Sebuah Episode sejarah yang menarik ketika Jepang menyerah dengan sekutu pada perang dunia ke-2. Hirohito-Kaisar Jepang pada masa itu, memanggil para pembantunya untuk berkumpul membicarakan masa depan negeri mereka pasca kekalahan di perang dunia ke-2 akibat dijatuhkannya bom atom di Hiroshima dan Nagasaki. Pertanyaan yang diajukan pertama kali adalah “ada berapa guru yang tersisa saat ini?”
Suatu mukjizat yang terjadi dalam kasat mata. Bukan hanya perekonomian yang berkembang, tapi kini negara ini telah menjadi salah satu Negara dengan indeks pendidikan tertinggi di dunia.
Adalah harga mati bahwa pendidikan merupakan investasi jangka panjang tertingi. Fondasi suatu bangsa yang hasilnya baru bisa dinikmati beberapa dekade ke depan. Kita semua tahu dengan pendidikan, peradaban suatu bangsa akan terangkat. Bukan hanya infrastruktur, perekonomian bangsa juga akan terangkat dan berkembang. Maka, betapa ironinya jika ada suatu bangsa yang masih mencampakkan dunia pendidikan.
Pendidikan seharusnya sudah bisa dinikmati oleh siapapun dan kalangan manapun, mulai dari masyarakat finansial ke atas, tengah, ataupun bawah. Sudah menjadi kewajiban pemerintah untuk memberikan yang terbaik dan meningkatkan taraf hidup rakyatnya. Program wajib belajar 9 tahun dicanangkan sebagai bentuk pencitraan pentingnya pendidikan. Namun, program ini tidak diimbangi dengan keterjangkauannya yang tidak dapat dicapai oleh masyarakat kecil.

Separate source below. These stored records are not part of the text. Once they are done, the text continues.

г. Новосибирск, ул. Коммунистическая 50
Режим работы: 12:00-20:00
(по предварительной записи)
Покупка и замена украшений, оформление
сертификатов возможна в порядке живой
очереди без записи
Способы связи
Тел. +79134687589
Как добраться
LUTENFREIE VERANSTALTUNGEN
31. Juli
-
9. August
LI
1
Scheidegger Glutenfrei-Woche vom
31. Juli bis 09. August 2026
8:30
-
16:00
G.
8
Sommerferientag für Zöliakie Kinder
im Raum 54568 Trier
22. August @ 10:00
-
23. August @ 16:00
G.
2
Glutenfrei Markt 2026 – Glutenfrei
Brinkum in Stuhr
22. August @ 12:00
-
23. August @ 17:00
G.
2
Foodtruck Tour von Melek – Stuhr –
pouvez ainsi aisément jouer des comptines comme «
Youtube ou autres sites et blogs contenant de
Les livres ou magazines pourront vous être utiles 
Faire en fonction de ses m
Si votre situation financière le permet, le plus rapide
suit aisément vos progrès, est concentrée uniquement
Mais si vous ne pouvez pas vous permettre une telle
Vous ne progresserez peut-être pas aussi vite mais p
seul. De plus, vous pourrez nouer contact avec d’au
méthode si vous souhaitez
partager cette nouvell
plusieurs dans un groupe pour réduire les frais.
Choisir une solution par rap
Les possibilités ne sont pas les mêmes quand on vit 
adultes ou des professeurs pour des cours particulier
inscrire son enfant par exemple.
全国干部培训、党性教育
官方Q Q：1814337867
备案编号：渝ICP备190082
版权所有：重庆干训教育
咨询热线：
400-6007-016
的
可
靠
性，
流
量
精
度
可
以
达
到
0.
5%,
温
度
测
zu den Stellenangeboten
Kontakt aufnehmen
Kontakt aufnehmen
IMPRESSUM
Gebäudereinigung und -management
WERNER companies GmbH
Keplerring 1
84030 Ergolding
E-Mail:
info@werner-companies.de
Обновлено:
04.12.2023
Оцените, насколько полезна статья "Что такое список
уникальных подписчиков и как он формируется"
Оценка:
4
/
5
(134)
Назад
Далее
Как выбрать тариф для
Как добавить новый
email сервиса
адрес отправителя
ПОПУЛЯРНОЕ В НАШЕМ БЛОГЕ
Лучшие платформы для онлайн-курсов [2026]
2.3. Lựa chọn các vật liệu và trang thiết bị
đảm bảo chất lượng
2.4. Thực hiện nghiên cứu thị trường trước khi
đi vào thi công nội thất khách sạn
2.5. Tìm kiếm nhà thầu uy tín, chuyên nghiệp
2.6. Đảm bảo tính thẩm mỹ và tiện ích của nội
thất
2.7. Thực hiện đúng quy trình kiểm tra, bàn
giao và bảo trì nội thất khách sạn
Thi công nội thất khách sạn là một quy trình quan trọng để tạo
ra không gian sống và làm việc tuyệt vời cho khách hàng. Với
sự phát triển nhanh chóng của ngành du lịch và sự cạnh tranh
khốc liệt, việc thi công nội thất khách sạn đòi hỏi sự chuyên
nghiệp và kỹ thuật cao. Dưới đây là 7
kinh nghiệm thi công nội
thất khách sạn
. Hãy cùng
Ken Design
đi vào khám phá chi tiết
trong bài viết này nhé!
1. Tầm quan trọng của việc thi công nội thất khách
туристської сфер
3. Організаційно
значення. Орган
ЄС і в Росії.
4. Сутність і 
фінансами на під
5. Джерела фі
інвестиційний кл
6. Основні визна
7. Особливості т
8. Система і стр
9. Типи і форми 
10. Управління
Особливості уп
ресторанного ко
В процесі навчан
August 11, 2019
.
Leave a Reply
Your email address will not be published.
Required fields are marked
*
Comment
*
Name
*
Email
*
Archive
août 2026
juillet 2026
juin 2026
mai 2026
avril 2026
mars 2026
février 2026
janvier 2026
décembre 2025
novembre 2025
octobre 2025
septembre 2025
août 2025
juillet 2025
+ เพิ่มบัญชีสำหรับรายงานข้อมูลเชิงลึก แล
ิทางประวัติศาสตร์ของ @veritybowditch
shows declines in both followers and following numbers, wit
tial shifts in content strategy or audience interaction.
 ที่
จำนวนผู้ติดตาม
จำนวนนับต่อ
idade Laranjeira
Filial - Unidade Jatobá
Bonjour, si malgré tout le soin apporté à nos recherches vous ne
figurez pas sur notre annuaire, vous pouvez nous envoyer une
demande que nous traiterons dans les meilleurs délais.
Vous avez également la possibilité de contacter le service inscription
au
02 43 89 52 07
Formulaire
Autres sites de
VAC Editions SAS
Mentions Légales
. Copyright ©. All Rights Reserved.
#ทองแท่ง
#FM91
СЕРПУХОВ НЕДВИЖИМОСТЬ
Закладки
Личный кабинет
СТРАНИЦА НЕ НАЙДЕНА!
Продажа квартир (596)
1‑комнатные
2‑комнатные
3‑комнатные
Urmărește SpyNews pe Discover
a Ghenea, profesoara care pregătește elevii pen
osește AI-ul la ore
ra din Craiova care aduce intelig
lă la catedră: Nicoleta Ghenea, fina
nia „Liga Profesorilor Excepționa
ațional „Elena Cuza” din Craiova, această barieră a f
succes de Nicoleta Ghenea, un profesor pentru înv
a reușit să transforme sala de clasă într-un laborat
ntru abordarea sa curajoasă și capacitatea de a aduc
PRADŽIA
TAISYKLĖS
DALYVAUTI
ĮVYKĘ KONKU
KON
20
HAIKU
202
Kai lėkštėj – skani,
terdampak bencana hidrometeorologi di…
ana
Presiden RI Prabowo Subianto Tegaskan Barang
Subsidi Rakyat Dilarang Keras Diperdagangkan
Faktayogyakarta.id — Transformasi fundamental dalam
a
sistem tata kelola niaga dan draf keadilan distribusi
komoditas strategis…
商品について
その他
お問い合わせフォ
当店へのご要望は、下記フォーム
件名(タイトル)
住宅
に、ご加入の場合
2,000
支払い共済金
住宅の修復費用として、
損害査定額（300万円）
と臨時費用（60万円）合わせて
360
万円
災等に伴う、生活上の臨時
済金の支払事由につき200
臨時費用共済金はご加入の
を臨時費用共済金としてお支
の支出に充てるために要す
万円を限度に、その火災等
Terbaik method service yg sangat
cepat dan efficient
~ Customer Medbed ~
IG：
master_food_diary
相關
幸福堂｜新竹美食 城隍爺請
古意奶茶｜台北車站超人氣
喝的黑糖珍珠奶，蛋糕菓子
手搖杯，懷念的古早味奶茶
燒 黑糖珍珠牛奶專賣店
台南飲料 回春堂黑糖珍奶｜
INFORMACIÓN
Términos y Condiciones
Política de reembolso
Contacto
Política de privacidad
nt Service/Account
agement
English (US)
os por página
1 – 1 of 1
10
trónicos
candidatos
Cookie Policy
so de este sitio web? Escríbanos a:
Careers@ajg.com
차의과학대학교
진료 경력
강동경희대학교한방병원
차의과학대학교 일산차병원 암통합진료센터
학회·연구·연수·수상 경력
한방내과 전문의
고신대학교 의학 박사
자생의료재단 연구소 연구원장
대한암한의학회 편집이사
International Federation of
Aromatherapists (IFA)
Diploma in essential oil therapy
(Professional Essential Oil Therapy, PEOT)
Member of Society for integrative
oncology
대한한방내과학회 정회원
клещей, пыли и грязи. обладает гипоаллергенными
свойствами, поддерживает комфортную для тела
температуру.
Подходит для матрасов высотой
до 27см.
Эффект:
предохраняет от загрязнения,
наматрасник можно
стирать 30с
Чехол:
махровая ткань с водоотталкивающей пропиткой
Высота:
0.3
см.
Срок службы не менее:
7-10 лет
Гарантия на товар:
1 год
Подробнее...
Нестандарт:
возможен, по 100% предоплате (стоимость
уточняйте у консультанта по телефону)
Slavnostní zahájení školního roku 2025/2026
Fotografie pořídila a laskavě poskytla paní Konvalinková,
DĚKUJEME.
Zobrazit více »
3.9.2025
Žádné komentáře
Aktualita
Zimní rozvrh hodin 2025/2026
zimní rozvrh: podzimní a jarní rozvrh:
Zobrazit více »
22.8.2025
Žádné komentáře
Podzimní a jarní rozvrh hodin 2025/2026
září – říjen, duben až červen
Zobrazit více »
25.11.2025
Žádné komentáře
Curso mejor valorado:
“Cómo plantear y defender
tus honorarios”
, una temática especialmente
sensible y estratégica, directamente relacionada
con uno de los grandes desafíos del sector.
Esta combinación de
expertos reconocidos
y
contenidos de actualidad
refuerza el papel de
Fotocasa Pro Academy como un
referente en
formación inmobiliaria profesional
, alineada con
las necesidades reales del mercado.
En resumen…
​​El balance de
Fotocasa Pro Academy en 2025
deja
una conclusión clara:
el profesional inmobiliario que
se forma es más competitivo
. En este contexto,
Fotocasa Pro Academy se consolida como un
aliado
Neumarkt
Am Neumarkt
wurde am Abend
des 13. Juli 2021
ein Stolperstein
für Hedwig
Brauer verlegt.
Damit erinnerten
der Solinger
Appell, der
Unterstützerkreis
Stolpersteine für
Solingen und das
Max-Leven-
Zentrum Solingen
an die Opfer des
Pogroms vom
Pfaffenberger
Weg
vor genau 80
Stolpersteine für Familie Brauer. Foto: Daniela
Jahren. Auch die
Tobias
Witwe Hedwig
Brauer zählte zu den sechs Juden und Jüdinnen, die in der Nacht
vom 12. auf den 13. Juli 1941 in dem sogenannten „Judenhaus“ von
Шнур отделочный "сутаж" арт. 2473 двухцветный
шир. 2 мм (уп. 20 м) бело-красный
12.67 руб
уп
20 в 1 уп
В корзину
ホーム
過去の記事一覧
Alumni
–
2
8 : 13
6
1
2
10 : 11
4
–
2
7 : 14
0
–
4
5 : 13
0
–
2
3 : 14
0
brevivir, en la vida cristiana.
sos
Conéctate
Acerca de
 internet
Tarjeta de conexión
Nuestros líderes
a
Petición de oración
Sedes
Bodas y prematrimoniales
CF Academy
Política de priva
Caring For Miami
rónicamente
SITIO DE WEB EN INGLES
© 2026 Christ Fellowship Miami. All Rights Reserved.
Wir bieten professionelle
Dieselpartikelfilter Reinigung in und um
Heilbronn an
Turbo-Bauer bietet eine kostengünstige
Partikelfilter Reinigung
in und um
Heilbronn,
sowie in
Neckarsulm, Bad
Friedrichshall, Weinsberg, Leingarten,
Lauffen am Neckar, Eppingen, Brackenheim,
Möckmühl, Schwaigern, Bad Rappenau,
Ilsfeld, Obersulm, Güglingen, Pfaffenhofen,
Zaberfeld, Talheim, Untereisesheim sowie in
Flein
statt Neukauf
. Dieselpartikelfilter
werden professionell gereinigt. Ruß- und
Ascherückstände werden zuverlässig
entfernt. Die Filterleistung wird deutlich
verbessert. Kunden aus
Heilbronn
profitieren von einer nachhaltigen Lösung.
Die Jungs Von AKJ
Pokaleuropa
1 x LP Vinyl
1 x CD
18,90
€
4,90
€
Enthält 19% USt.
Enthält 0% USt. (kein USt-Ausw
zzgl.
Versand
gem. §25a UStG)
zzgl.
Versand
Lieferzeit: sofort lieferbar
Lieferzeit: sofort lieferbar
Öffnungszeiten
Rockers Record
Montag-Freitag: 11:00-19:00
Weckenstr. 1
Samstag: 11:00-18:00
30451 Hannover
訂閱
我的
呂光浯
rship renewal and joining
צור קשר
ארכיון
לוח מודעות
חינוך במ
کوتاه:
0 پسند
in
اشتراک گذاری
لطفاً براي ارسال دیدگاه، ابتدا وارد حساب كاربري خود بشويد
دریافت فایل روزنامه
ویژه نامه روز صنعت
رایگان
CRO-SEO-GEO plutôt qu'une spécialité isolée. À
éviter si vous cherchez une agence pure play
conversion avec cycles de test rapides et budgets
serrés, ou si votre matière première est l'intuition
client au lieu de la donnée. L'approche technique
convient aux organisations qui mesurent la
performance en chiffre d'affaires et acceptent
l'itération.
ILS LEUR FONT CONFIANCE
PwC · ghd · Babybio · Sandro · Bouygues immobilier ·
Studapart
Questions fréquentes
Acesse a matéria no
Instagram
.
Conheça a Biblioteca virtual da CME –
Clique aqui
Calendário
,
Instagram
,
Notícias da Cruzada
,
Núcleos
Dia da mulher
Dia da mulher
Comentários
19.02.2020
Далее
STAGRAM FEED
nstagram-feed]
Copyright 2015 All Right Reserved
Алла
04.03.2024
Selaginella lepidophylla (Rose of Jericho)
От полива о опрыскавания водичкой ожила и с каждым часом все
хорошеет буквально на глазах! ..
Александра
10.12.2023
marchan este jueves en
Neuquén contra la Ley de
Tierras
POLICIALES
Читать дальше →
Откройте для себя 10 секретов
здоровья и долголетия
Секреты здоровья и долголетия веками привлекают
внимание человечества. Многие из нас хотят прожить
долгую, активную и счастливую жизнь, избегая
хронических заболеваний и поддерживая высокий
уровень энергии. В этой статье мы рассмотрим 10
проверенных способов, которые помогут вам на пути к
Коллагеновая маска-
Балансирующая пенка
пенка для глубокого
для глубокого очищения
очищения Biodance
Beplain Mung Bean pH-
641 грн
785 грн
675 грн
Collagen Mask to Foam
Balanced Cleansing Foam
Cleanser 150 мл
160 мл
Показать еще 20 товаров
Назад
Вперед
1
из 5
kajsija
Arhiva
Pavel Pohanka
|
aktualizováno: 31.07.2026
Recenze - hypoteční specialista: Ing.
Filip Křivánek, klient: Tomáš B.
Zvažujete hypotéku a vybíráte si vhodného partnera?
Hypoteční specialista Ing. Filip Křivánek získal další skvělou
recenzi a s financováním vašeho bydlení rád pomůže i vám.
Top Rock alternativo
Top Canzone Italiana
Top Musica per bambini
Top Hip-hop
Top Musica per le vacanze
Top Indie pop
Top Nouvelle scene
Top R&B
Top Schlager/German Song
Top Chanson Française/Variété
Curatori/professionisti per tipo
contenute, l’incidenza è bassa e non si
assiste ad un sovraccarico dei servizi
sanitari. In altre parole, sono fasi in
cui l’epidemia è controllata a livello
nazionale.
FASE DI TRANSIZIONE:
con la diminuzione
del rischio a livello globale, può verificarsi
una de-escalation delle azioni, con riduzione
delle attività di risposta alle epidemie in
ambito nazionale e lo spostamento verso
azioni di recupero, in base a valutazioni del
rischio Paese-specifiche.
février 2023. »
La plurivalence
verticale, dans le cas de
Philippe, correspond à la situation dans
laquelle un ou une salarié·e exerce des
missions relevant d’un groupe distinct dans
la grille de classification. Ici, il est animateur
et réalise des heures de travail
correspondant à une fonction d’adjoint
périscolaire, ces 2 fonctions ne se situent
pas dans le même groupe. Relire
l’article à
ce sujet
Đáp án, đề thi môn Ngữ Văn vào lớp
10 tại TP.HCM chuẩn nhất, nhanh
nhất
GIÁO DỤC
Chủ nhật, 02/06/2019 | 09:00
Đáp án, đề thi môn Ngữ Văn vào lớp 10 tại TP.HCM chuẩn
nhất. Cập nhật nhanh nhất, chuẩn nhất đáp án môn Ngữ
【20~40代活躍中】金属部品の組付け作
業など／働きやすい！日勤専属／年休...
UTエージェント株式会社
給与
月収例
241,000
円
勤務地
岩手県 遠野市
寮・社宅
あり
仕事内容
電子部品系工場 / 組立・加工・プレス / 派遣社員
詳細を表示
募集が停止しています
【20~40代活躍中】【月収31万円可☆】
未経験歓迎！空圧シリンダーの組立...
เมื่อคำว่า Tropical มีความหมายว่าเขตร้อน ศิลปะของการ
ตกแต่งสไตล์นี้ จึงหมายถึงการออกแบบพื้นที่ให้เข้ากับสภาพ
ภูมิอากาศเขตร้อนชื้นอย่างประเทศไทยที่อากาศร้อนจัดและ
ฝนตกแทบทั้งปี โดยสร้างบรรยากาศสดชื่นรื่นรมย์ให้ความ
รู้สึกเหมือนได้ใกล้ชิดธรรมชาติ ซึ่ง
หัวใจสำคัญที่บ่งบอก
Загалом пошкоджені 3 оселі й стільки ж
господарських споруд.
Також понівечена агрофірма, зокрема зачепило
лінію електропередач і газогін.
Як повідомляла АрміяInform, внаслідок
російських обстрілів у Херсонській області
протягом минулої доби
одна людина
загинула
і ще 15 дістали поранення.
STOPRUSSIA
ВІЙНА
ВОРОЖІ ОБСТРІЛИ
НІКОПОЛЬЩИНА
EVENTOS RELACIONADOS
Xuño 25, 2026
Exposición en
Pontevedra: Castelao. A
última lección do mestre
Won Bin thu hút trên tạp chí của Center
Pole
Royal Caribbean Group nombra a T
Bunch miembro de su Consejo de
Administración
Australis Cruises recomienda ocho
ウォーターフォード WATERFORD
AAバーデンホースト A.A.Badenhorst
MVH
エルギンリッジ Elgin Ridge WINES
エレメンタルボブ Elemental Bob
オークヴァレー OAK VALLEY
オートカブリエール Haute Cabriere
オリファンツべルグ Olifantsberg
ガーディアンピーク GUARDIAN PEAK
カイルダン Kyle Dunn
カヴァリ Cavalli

Di tengah tingginya apresiasi masyarakat terhadap pentingnya pendidikan, nampaknya direspon oleh institusi-institusi pendidikan dengan semangat kapitalistik. Seolah-olah negeri yang dibangun dengan uang rakyat ini dijadikan aset atau mesin uang. Pendidikan di negeri ini dijadikan komoditas dagang. Hanya orang-orang yang memiliki uang banyak yang dapat menikmati pendidikan layak. Hal ini menyebabkan masyarakat kecil hanya bisa menyekolahkan anak mereka di sekolah yang murah dengan kualitas rendah. Karena sekolah favorit memerlukan biaya yang cukup besar. Itulah negeri ini “harga banyak kualitas layak, harga murah kualitaspun rendah”.
Komersialisasi pendidikan telah menjadi hal yang lumrah di negeri ini. Subsidi dana BOS untuk SD dan SMP memang telah membebaskan rakyat dari biaya operasional. Tapi buku dan seragamnya? Kenapa justru menjadi semakin tambah banyak dan mahal? Itu hanya sederetan contoh kecil, belum lagi dengan UU BHP. Bagaimana mungkin institusi pendidikan di privatisasi? Walaupun UU BHP telah dibatalkan, namun nampaknya privatisasi pendidikan di negeri ini akan terus ada.
Privatisasi pendidikan tentu saja akan melepaskan negara dari tanggung jawabnya untuk memenuhi kebutuhan dasar warga negaranya yaitu pendidikan. Dampak yang akan langsung terlihat adalah berkurangnya subsidi pendidikan, sehingga biaya pendidikan akan semakin mahal, sehingga biaya pendidikan akan semakin mahal. Dengan kondisi ini, tidak menutup kemungkinan pendidikan (tinggi) hanya akan menjadi sebuah khayalan bagi sebagian besar warganegara negeri ini. Akibatnya, presentase rakyat yang bodoh semakin tinggi, lalu dimanakah peran pemerintah?
Alangkah malangnya negeri ini, bukan hanya komersialisasi dan tingginya harga pendidikan. Tapi di tengah itu semua masih saja ada yang tidak peduli bahkan hilang akal sehatnya dengan melakukan tindak korupsi. Amanat undang-undang untuk menganggarkan 20 % APBN hanya terealisasikan 10,5 %. Padahal secara cermat alokasi 20 % APBN dapat mengatasi biaya pendidikan yang mahal. Tak bisakah mereka melihat, betapa banyak yang sengsara karena mereka.
Sebuah potret buram dunia pendidikan. Sungguh alangkah malang negeri ini,semoga secercah cahaya itu datang.